The More Things Change: A Few Depressing Thoughts on Bias

As we neared the end of our peer group meeting, one of the women brought up the difficulty she was having in finding baby dolls of color to donate to a charity she supports. The conversation moved on to finding good books with ethnically diverse characters for young readers. Before we knew it, we were deep in a discussion about race, gender, age and weight and bias in general.

Now, we're an odd group. The Transition Network supports peer groups, most often organized around particular needs or interests. What we had in common was that we were available Wednesday evenings. Six years later, we are so tightly bonded that it's hard to believe we didn't have more in common. We are all over 50 -- some well over 50. We are black, white, native New Yorkers, New Yorkers by choice, thin, fat, working, volunteering, retired. We are - or have been - a choreographer and dancer, teachers, marketing and pubic relations executives, trainers, grant writers, musicians, college professors, corporate executives and probably a few other things. We are married, widowed, divorced and single, straight and gay.

And the six of us gathered around a Christmas tree sipping Prosecco and munching snacks all had one thing in common. We had all experienced bias. We talked about our own biases and how hard it was to recognize them and choose to not automatically act on them. We shared stories of experiencing bias.

We talked about women of color being followed in stores and tagged as potential shoplifters. One woman was approached by a security guard who inquired if she had paid for the tie she was holding -- as she stood on the gift wrap line. We talked about growing up seeing young Black men accosted by police officers when they were on their own front lawns in their own Black neighborhood. We heard about a gym member mistaking Ciceley Tyson for an attendant and asking her to get her a towel. We mentioned in passing the notion that overweight people are clearly sloppy and lazy.
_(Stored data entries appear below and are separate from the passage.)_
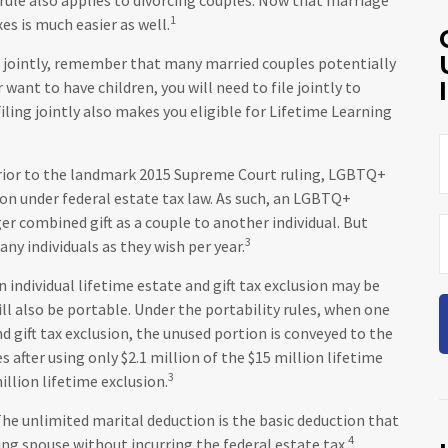
1
xes is much easier as well.
ng jointly, remember that many married couples potentially
r want to have children, you will need to file jointly to
iling jointly also makes you eligible for Lifetime Learning
ior to the landmark 2015 Supreme Court ruling, LGBTQ+
sion under federal estate tax law. As such, an LGBTQ+
er combined gift as a couple to another individual. But
3
ny individuals as they wish per year.
n individual lifetime estate and gift tax exclusion may be
will also be portable. Under the portability rules, when one
d gift tax exclusion, the unused portion is conveyed to the
es after using only $2.1 million of the $15 million lifetime
3
illion lifetime exclusion.
he unlimited marital deduction is the basic deduction that
4
ing spouse without incurring the federal estate tax.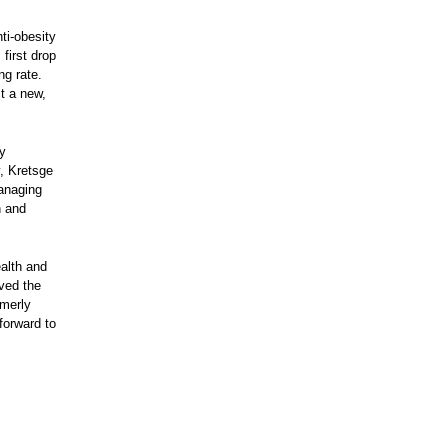
i-obesity
 first drop
ng rate.
ct a new,
ty
, Kretsge
anaging
h and
ealth and
oved the
rmerly
forward to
One women described what it was like working in the energy industry, where she found no rest rooms for women and how, when she arrived for her interview to become Vice President, she was told that there were no secretarial vacancies. She talked about her efforts to help the students in the leadership program she manages at a midwestern engineering school have some knowledge about their own biases. It's an uphill battle. Many claim that the Harvard instrument used to uncover bias is clearly flawed - there's nothing biased about them.

Another described spearheading a major marketing campaign only to be told, when travel arrangements were being made, that she'd be in coach because only men flew first class. Luckily, no one passed this on to the person making the travel arrangements.
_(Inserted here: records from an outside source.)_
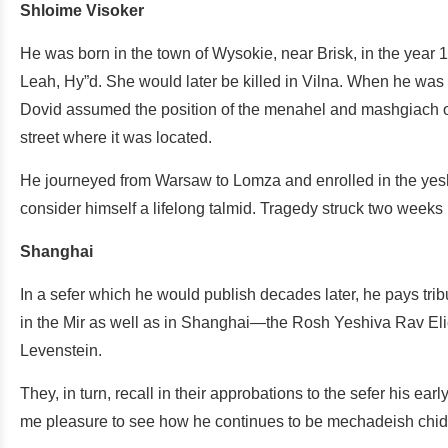
Shloime Visoker
He was born in the town of Wysokie, near Brisk, in the yea
Leah, Hy”d. She would later be killed in Vilna. When he wa
Dovid assumed the position of the menahel and mashgiach o
street where it was located.
He journeyed from Warsaw to Lomza and enrolled in the yeshi
consider himself a lifelong talmid. Tragedy struck two weeks
Shanghai
In a sefer which he would publish decades later, he pays tri
in the Mir as well as in Shanghai—the Rosh Yeshiva Rav E
Levenstein.
They, in turn, recall in their approbations to the sefer his ear
me pleasure to see how he continues to be mechadeish chi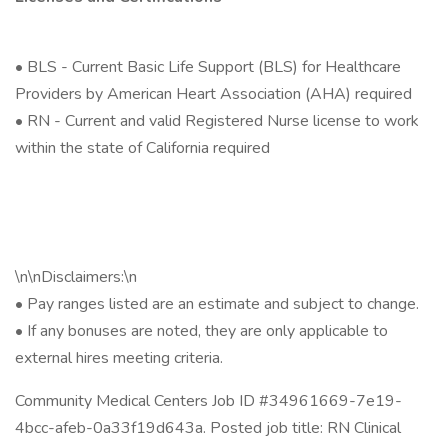
• BLS - Current Basic Life Support (BLS) for Healthcare
Providers by American Heart Association (AHA) required
• RN - Current and valid Registered Nurse license to work
within the state of California required
\n\nDisclaimers:\n
• Pay ranges listed are an estimate and subject to change.
• If any bonuses are noted, they are only applicable to
external hires meeting criteria.
Community Medical Centers Job ID #34961669-7e19-
4bcc-afeb-0a33f19d643a. Posted job title: RN Clinical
One member walked out of a performance at the Brooklyn Academy of Music to find herself in the midst of a group of marchers chanting, "I can't breathe." She found herself drawn into the march and joined the group. This sparked a discussion of all the marching and protesting we'd done years ago. We talked about backlash against feminism and how so many younger women seemed to think that they didn't need to do anything because we'd already handled the issue.

We talked about, how, years ago, New York Radical Feminists were clearly divided along ethnic lines. The Lavender Menace united women pretty quickly as a multi-ethnic coalition came together to reject the lesbians.
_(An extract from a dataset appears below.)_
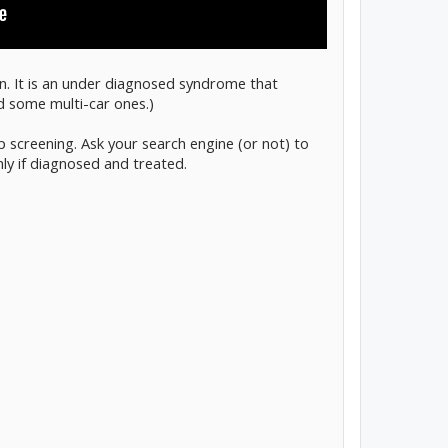
en. It is an under diagnosed syndrome that
nd some multi-car ones.)
p screening. Ask your search engine (or not) to
ly if diagnosed and treated.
We talked about how we can always find some way to separate and isolate. Every time we think we've made progress, we are faced with evidence that maybe that just isn't so. People have taken to the streets to bring attention to deaths at the hand of police officers. Attention is being paid to violence against police officers as well. We're at war in more places than I can count. Women are expected to reach salary equity with men in a mere 150 years.

While boarding a bus for yet another march on Washington decades ago, a friend met an woman in her 70s who told her, "I'm doing this now so that you don't have to when you're my age." Well, we are that age now. And many of us have gotten comfortable in our lives and haven't been paying attention. The six of left with a renewed sense of purpose. We will continue and deepen this conversation. We all are deciding how we will reengage in working for change. We will support our sister in educating her students.

Maybe our children won't still need to fight these exact same battles when they are seventy.